US ends research on chimpanzees

US ends research on chimpanzees

Chimpanzees will no longer be used for US government research and the remaining 50 chimps in federal custody will be sent to a sanctuary for retirement, health authorities said Wednesday. 

Moti, the chimpanzee
Gallo Images

The decision by the National Institutes of Health came two and a half years after the agency announced it would phase out most of its biomedical research using chimpanzees, which are humans' closest living relative and share 98 percent of the same genes.


Since 2013, no new applications for research using chimps have been approved, and last year, captive chimps were listed as endangered by the US Fish and Wildlife Service.


The NIH said the endangered designation requires researchers to obtain an extra permit for any experiments that could harm the animal, and that no such permits have been sought.


"As a result of these numerous changes over the last few years and the significantly reduced demand for chimpanzees in NIH-supported biomedical research, it is clear that we've reached a tipping point," NIH director Francis Collins said in a statement.

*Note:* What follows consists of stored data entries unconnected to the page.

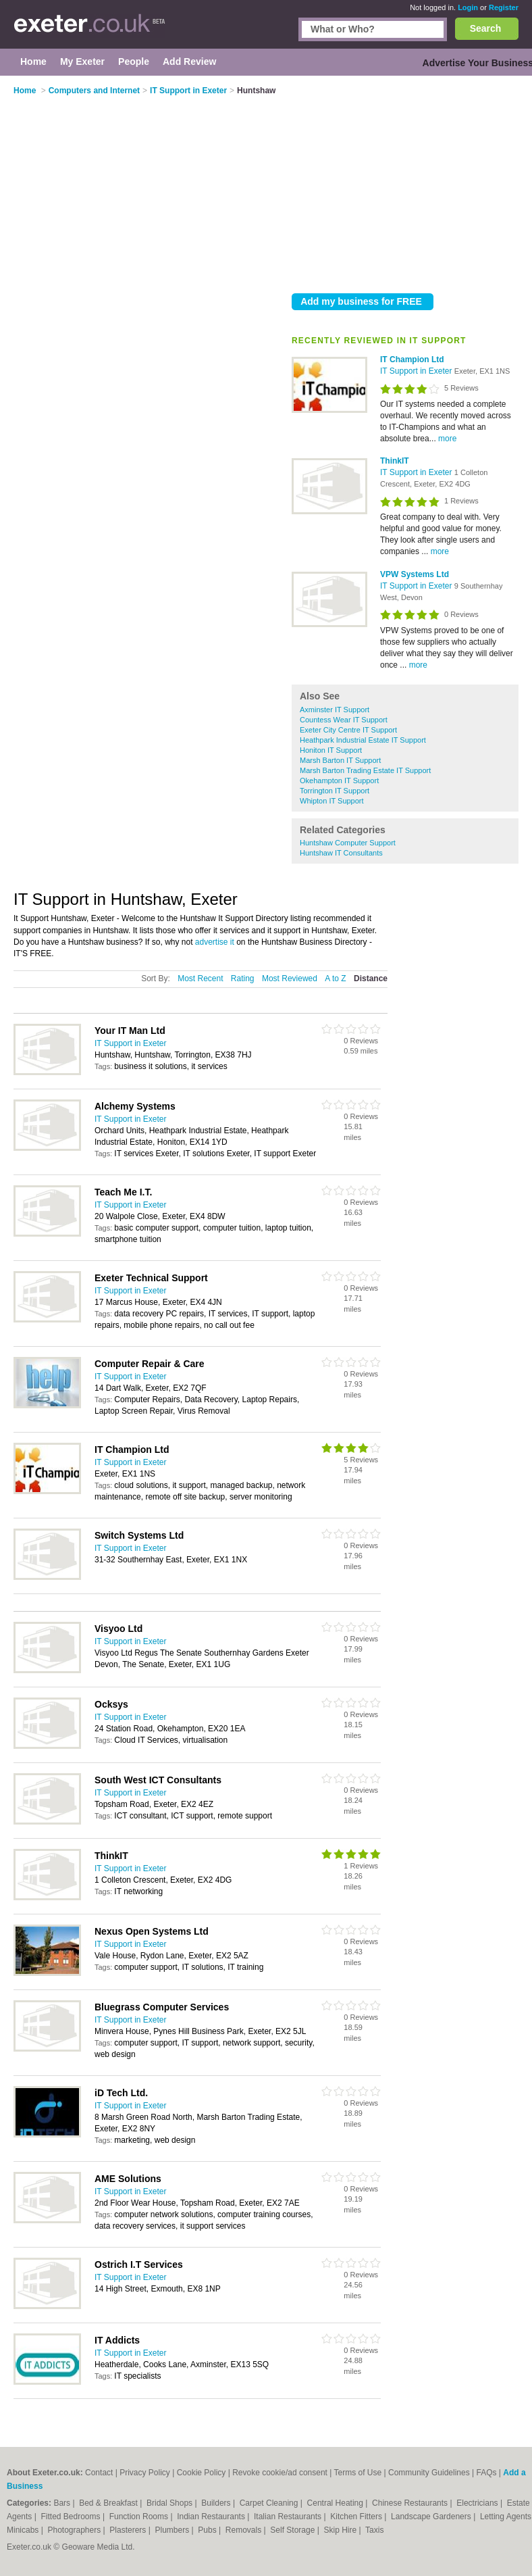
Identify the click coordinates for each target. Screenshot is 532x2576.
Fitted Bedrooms (72, 2516)
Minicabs (24, 2530)
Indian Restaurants (212, 2516)
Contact (99, 2472)
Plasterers (128, 2530)
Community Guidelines (429, 2472)
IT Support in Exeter (417, 371)
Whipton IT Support (332, 801)
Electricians (478, 2503)
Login (468, 7)
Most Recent (200, 978)
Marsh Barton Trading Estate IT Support (365, 770)
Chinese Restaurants (411, 2503)
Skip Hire (340, 2530)
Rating (243, 978)
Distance (371, 978)
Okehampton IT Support (339, 780)
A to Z (335, 978)
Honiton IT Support (331, 750)
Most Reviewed (289, 978)
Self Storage (293, 2530)
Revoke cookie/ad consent (279, 2472)
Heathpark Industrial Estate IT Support (363, 740)
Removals (244, 2530)
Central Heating (336, 2503)
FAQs (487, 2472)
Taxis (374, 2530)
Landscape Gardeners (432, 2516)
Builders (217, 2503)
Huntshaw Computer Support (348, 843)
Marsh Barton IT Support (340, 760)
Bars (62, 2503)
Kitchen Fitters (357, 2516)
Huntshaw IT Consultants (341, 853)
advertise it (214, 942)
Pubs (208, 2530)
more (447, 438)
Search (486, 28)
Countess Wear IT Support (344, 720)
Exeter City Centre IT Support (348, 730)
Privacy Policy (144, 2472)
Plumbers (173, 2530)
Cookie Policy (201, 2472)
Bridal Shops (170, 2503)
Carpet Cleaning (270, 2503)
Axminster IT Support (334, 709)
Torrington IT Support (334, 791)
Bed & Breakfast (109, 2503)
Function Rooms (140, 2516)
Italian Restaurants (288, 2516)
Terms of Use (358, 2472)
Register (503, 7)
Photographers (75, 2530)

"In accordance with NIH's commitment in June 2013, I have reassessed the need to maintain chimpanzees for biomedical research and decided that effective immediately, NIH will no longer maintain a colony of 50 chimpanzees for future research."


The NIH-owned chimps are "now eligible for retirement" at the Federal Sanctuary System operated by Chimp Haven in Keithville, Louisiana, Collins said.


The NIH said it will continue to use other non-human primates for research.